In autumn, though, Friday nights often make me aware of the school's proximity. Even with the windows closed I can hear the band playing. Not the whole band, really, just the drums. The heartbeat of the band. If I step outside, I can sometimes hear the football crowd, its roar reduced to a whisper by the time it reaches my ears. Levi and Gimpy, with their far superior hearing, cock their heads in the direction of the distant sounds, then begin to bark at them.
Those sounds excite me in their familiarity. I never cared much about football games, but I liked our high-school boys in their padded uniforms and helmets, and I loved the energy of the crowds that cheered for them. Sitting high up in the bleachers with my friends, the cool fall air kissing our cheeks with promises of relief from East Texas's scorching late summer days, I felt like I belonged there. Almost.
When the sounds of 2012's home games waft through the Friday-night air, vivid memories come flooding back. I still remember the words to some of the cheers we chanted. I remember how much I loved the trumpet solo when the band played "Cherry Pink and Apple Blossom White." Good memories, all of those, with good feelings accompanying them.

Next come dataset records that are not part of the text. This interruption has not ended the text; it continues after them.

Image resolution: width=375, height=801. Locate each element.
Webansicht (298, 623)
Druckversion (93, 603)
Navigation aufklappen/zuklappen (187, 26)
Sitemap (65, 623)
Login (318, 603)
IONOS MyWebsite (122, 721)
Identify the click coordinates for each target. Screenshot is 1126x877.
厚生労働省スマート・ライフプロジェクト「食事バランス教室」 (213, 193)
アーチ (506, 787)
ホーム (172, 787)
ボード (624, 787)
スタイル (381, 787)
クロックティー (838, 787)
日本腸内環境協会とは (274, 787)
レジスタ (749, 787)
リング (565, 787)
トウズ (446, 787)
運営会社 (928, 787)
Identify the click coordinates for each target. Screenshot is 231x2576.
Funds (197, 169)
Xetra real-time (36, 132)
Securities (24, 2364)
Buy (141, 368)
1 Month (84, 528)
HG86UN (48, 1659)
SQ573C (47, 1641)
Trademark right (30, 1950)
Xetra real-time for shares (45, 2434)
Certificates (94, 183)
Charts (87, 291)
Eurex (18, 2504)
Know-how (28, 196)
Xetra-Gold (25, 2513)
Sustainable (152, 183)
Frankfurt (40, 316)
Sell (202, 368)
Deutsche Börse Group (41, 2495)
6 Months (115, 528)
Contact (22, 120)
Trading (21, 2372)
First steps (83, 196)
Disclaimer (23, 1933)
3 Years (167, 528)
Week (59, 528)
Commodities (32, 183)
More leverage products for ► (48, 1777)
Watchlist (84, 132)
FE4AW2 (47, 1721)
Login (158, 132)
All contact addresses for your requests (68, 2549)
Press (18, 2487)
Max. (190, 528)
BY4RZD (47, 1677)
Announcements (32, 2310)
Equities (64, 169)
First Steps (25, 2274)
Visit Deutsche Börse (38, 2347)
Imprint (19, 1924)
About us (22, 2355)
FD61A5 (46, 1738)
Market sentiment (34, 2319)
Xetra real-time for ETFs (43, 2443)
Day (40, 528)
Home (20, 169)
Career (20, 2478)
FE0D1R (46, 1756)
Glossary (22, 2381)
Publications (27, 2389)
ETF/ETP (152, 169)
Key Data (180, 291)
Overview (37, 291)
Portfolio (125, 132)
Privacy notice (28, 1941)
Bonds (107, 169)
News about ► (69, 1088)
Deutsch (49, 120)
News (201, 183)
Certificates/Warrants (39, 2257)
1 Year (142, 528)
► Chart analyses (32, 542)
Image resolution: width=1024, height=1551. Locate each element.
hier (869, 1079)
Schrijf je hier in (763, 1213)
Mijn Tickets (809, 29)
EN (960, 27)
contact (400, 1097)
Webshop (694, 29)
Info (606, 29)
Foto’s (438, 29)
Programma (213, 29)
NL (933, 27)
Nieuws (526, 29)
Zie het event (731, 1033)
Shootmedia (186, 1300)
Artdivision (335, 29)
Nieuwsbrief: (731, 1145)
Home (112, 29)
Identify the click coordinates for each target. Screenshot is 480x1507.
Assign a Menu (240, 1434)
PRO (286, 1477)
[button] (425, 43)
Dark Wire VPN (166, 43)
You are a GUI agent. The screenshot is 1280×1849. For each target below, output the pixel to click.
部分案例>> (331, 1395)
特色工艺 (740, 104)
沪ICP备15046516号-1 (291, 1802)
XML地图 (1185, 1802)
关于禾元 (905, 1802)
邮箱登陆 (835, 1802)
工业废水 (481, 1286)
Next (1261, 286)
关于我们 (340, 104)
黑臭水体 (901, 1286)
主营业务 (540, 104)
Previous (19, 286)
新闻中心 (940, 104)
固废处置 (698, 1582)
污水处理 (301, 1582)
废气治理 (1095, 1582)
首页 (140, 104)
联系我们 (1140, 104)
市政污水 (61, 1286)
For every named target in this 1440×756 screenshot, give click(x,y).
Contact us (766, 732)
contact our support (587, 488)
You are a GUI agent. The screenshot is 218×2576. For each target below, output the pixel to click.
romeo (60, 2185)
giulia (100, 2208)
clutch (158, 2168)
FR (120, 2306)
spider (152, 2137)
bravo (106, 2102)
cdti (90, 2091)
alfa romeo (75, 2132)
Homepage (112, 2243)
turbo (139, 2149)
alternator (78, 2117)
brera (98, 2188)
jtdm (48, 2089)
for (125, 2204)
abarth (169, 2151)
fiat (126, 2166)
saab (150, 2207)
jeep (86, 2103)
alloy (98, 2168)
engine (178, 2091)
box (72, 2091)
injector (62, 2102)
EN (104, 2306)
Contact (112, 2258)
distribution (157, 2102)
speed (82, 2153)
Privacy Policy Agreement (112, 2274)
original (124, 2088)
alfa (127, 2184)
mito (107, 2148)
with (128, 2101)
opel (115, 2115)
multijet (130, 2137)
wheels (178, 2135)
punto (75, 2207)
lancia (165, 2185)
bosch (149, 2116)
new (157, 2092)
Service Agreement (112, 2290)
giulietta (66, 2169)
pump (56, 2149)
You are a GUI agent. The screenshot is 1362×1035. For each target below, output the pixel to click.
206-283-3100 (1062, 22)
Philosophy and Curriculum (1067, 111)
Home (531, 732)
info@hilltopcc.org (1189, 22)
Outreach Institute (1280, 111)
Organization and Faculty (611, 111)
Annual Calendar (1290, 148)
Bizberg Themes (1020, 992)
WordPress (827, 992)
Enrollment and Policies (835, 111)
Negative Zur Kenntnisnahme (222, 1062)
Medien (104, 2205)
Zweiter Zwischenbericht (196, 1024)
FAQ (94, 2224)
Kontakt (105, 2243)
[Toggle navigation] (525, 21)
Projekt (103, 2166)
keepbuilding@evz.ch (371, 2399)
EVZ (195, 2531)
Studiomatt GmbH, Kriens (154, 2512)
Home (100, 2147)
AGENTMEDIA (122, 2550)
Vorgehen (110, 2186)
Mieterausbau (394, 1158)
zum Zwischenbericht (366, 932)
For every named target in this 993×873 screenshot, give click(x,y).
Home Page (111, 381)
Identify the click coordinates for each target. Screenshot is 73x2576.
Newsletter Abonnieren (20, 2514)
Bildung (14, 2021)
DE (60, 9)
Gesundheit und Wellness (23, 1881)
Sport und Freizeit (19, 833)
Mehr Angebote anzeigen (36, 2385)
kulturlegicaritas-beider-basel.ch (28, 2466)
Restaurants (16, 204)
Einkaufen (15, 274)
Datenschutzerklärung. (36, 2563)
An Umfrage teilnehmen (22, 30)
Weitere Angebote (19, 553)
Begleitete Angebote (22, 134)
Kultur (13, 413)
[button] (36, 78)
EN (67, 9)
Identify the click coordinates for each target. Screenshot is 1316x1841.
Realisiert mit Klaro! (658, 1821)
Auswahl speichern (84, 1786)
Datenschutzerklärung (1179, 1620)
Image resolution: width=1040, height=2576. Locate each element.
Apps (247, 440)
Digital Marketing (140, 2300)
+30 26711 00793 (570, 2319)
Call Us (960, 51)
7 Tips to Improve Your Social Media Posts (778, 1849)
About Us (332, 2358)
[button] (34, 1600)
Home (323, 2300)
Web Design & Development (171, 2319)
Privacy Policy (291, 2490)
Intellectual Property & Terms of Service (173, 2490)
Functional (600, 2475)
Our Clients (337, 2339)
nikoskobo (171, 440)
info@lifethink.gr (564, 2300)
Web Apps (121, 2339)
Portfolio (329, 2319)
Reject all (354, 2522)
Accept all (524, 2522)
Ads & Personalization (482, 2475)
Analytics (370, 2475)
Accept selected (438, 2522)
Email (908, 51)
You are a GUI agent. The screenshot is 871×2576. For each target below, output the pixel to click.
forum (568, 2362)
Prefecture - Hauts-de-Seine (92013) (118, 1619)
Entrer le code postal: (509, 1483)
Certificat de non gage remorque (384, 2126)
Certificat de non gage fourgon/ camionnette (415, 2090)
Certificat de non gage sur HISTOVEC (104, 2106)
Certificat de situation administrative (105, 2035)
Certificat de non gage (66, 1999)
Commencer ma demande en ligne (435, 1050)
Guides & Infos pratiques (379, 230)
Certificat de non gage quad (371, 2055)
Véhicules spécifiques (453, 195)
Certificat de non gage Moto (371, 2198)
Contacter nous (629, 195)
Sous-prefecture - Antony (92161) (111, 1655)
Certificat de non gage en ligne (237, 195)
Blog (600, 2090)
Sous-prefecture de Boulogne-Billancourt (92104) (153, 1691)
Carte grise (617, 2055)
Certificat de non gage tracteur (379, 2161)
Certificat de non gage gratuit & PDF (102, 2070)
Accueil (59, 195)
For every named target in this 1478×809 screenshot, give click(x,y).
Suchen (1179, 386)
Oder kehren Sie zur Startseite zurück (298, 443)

Then another memory surfaces and I think about the fact that once in a while, even as I clapped my hands and stomped my feet in rhythm with the rest of the fans in that stadium, I wondered how it was possible to feel so alone in the middle of all those people. Funny. Even that darker memory feels no worse than bittersweet after such a long time.
It's odd how a cluster of barely audible sounds have the power to transport a person from a current Friday night to other ones more than fifty years earlier. I smile when I think about the kids in that nearby stadium tonight. They have no idea how long these fall football games will stick with them.